By Richard Bell
Think of one thing, good or bad, where Nova Scotia is 12.7 times the national average on a per capita basis.
If you said Lyme Disease, you’re a winner, at 34.4 cases per 100,000 population. And to make things even nastier, the percentage of blacklegged ticks infected with the deadly Borrelia burgdorferi bacterium that causes the disease, is also increasing.
Although a quick course of antibiotics will usually kill off the bacteria, there are still no simple or reliable methods for diagnosing the disease, leaving patients at the mercy of their doctors’ evaluation of the bewildering variety of symptoms which Lyme Disease sufferers present. And if a victim misses this early treatment window, even chronic courses of antibiotics may not be enough to eliminate the disease.
The first case of Lyme Disease in the province was reported in 2003, and the numbers have been going up ever since, thanks in part to birds carrying the ticks across the province. The number of reported cases jumped from 247 in 2014 to 326 in 2016. Provincial health officials warn that Nova Scotians may encounter black-legged ticks anywhere in the province, and that HRM is one of the province’s hot spots.
In some people, the first indication of a bite is a “bulls-eye” rash, an inflamed area that looks like a crudely drawn bulls-eye target. But many people never experience this rash, and the blood tests for the disease are unreliable. In Nova Scotia, the provincial Department of Health and Wellness guidelines tell physicians to rely on a clinical diagnosis, rather than the less reliable blood tests. The standard treatment for an early diagnosis is usually a few weeks of antibiotics.
Chronic Lyme—A Bitter Political Fight
Even patients who are diagnosed quickly and treated with antibiotics can develop fatigue, pain, or joint and muscle aches that can sometimes last for months. Some doctors prescribe long-term treatment with high doses of antibiotics for people with such post-Lyme symptoms, and there is a growing movement of sufferers who swear by this approach.

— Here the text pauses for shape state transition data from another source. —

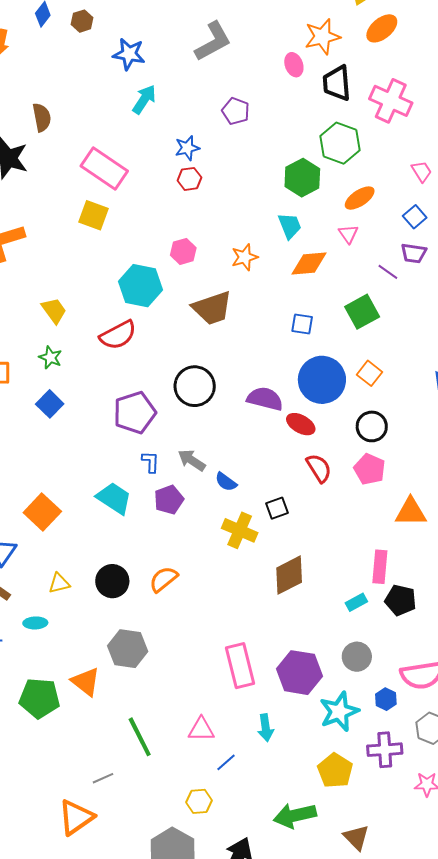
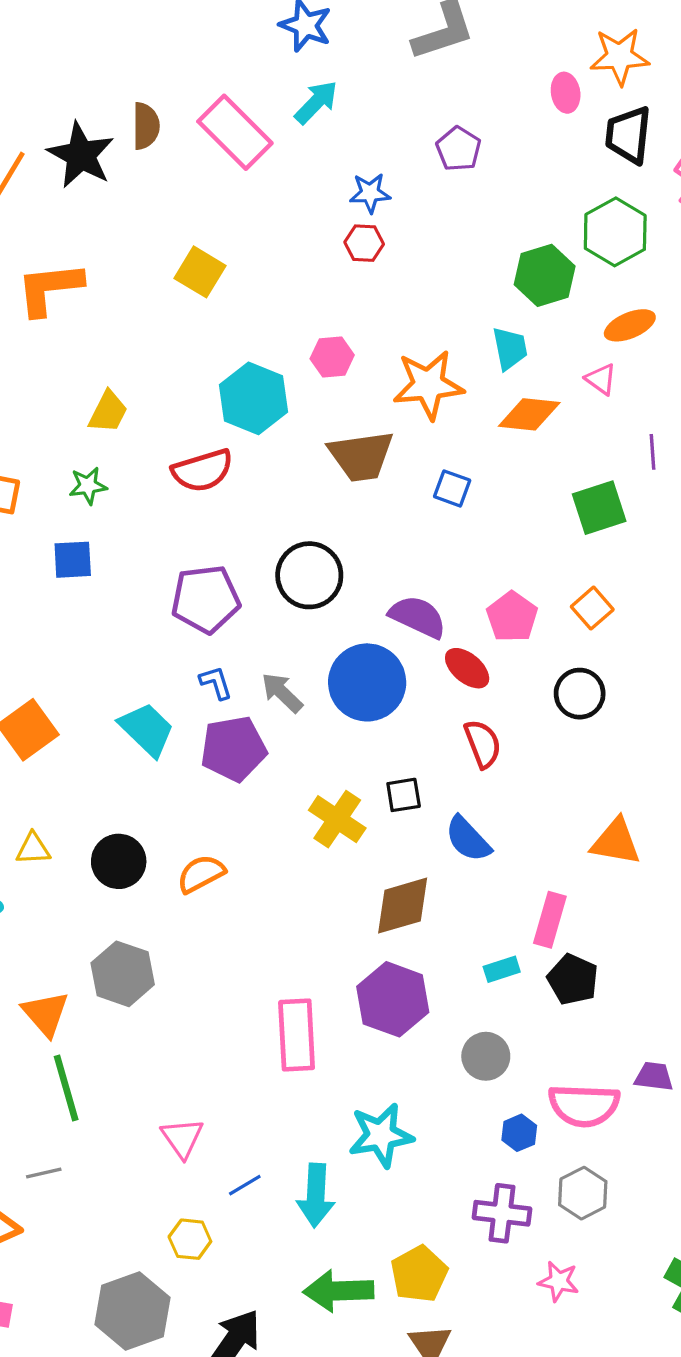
brown semicircle: (42, 117) -> (146, 126), moved
pink rectangle: (104, 168) -> (235, 132), moved
pink triangle: (348, 234) -> (601, 379), turned -30
orange star: (245, 257) -> (428, 385), size x1.6
purple line: (388, 272) -> (652, 452), turned 40
yellow trapezoid: (54, 311) -> (108, 412), turned 52
blue square: (302, 324) -> (452, 488), moved
green star: (50, 357) -> (88, 486), turned 30
blue circle: (322, 380) -> (367, 682), moved
blue square: (50, 404) -> (73, 560), turned 32
blue L-shape: (150, 462) -> (216, 683), turned -30
pink pentagon: (370, 469) -> (512, 617), moved
blue semicircle: (226, 482) -> (468, 839), moved, size x1.4
purple pentagon: (169, 500) -> (234, 749), size x1.4
purple hexagon: (299, 673) -> (393, 999), moved
cyan star: (339, 712) -> (381, 1135), moved
cyan arrow: (266, 728) -> (316, 1195), moved, size x1.4
pink triangle: (201, 729) -> (182, 1138), moved, turned 44
green line: (140, 737) -> (66, 1088), moved
yellow pentagon: (335, 771) -> (419, 1274), moved

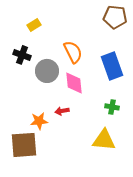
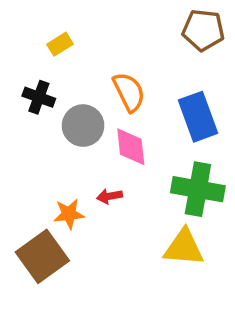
green cross: (112, 107) -> (198, 189), size x2.0
brown square: (24, 145) -> (42, 256), turned -32

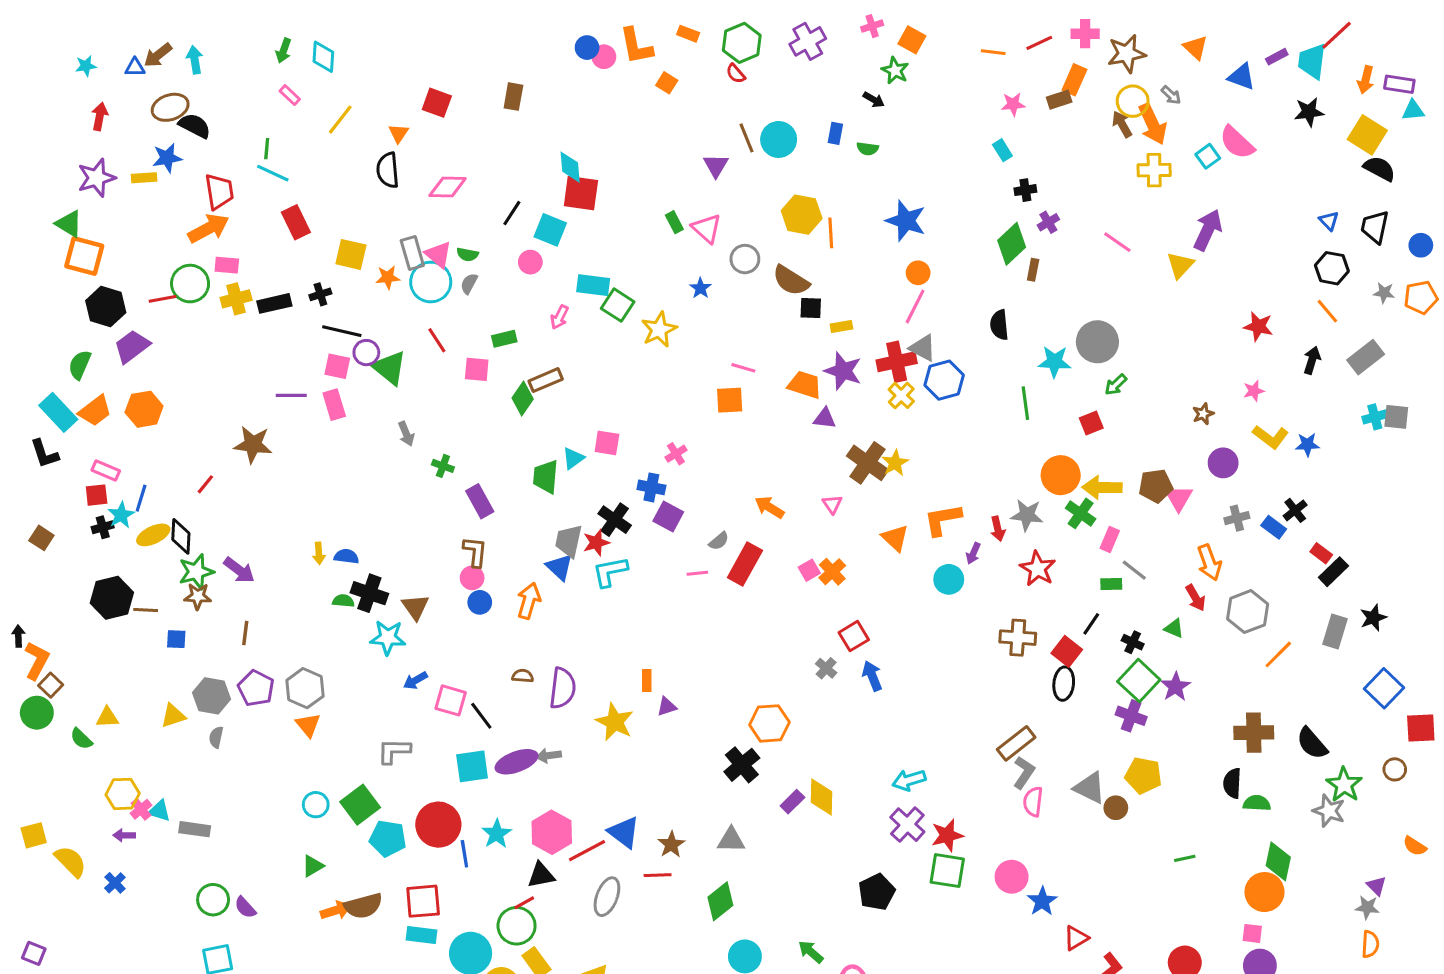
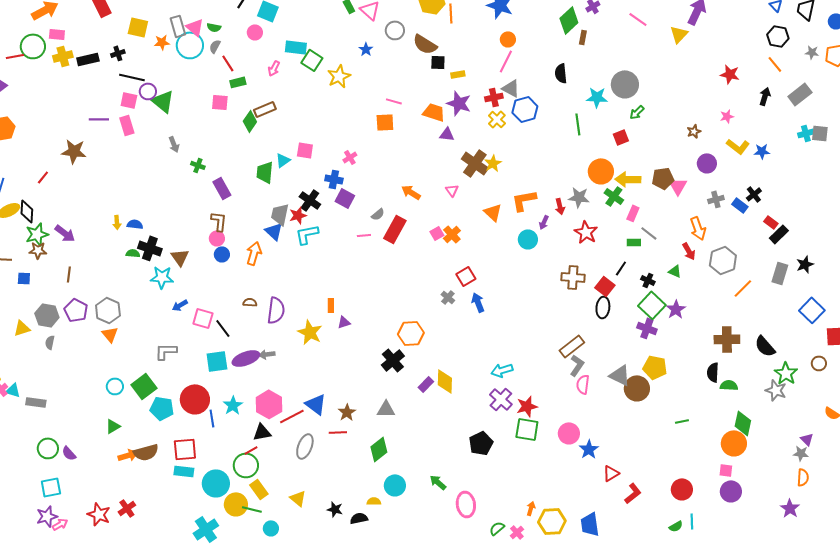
red line: (437, 340) -> (228, 63), moved
red cross: (897, 362) -> (494, 97), size x0.7
brown circle: (1116, 808) -> (637, 388), size x1.6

But most doctors and public health officials oppose such long-term use of antibiotics. For example, in a “Statement for Managing Lyme Disease in Nova Scotia,” the Infectious Diseases Expert Group (IDEG) of the Department of Health and Wellness concludes, “Studies have demonstrated that longer-term antibiotic treatment is no more effective than the standard recommended course of treatment and may be associated with complications. Longer-term antibiotics are not recommended.”